The answer is to consist only of an exact retyping of the lines from the one containing "Giáo Xứ Gành Hào – 90 Năm, Một Chặng" to the end of the entries, without pictures.

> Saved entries
====================
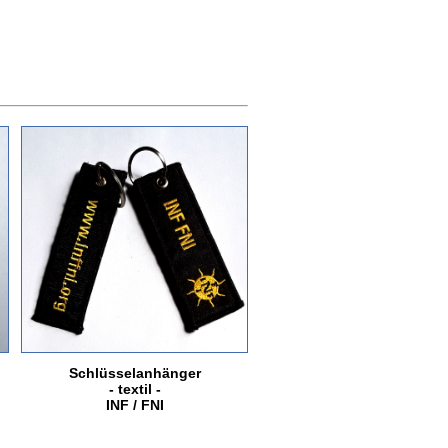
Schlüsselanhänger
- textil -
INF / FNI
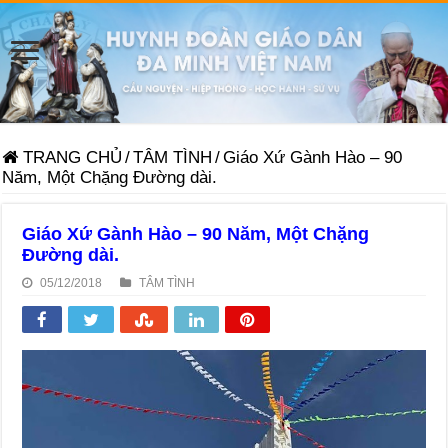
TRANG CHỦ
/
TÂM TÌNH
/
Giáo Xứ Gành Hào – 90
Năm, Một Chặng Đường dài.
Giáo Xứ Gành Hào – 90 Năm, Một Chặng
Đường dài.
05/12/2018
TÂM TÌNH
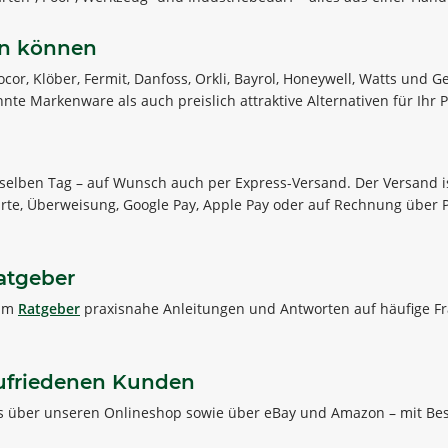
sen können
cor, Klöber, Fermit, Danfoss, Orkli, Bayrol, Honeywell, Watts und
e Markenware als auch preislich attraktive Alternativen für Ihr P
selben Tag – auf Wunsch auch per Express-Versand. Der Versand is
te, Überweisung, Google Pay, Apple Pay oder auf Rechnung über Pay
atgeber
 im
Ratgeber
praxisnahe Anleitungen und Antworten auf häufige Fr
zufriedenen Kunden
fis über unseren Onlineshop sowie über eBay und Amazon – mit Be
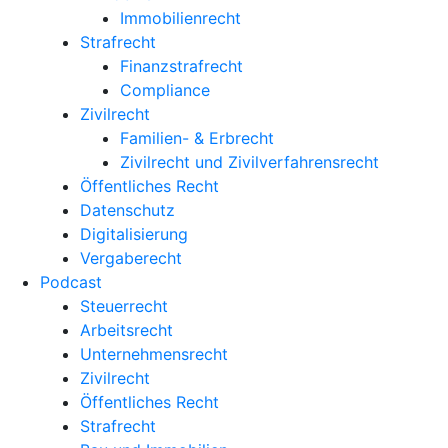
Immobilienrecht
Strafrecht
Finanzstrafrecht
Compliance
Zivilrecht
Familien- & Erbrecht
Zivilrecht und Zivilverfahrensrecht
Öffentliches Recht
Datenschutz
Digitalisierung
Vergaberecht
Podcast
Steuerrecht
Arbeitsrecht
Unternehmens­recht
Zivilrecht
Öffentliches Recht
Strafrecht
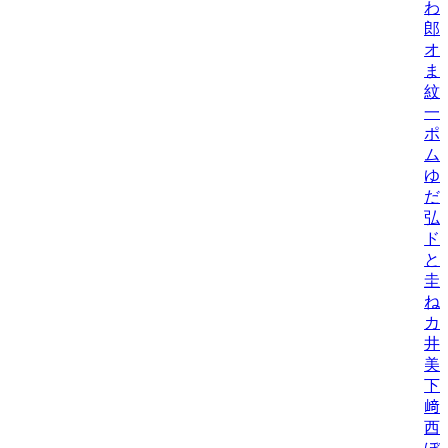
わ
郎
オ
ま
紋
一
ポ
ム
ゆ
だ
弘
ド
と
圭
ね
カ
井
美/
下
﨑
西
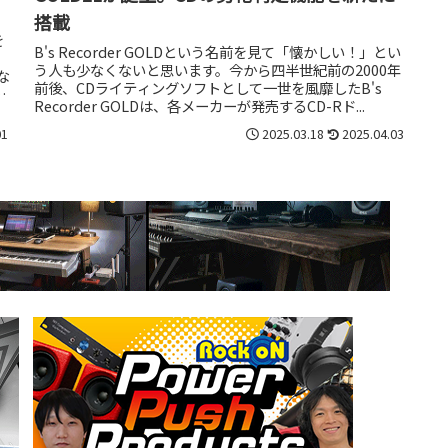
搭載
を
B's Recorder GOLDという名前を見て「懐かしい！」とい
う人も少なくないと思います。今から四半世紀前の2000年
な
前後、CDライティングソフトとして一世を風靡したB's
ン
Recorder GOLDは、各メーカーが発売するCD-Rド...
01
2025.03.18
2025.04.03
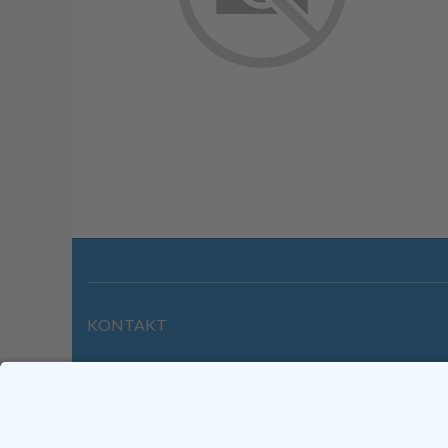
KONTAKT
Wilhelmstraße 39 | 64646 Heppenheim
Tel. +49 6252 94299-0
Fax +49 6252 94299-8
====================
> Response below
Giáo Xứ Gành Hào – 90 Năm, Một Chặng
Đường dài.
05/12/2018
TÂM TÌNH
sen können
cor, Klöber, Fermit, Danfoss, Orkli, Bayrol, Honeywell, Watts und
e Markenware als auch preislich attraktive Alternativen für Ihr P
selben Tag – auf Wunsch auch per Express-Versand. Der Versand is
te, Überweisung, Google Pay, Apple Pay oder auf Rechnung über Pay
atgeber
 im
Ratgeber
praxisnahe Anleitungen und Antworten auf häufige Fr
zufriedenen Kunden
fis über unseren Onlineshop sowie über eBay und Amazon – mit Be
Immobilienrecht
Strafrecht
Finanzstrafrecht
Compliance
Zivilrecht
Familien- & Erbrecht
Zivilrecht und Zivilverfahrensrecht
Öffentliches Recht
Datenschutz
Digitalisierung
Vergaberecht
Podcast
Steuerrecht
Arbeitsrecht
Unternehmens­recht
Zivilrecht
Öffentliches Recht
Strafrecht
わ
郎
オ
ま
紋
一
ポ
ム
ゆ
だ
弘
ド
と
圭
ね
カ
井
美/
下
﨑
西
搭載
を
B's Recorder GOLDという名前を見て「懐かしい！」とい
う人も少なくないと思います。今から四半世紀前の2000年
な
前後、CDライティングソフトとして一世を風靡したB's
ン
Recorder GOLDは、各メーカーが発売するCD-Rド...
01
2025.03.18
2025.04.03
KONTAKT
Wilhelmstraße 39 | 64646 Heppenheim
Tel. +49 6252 94299-0
Fax +49 6252 94299-8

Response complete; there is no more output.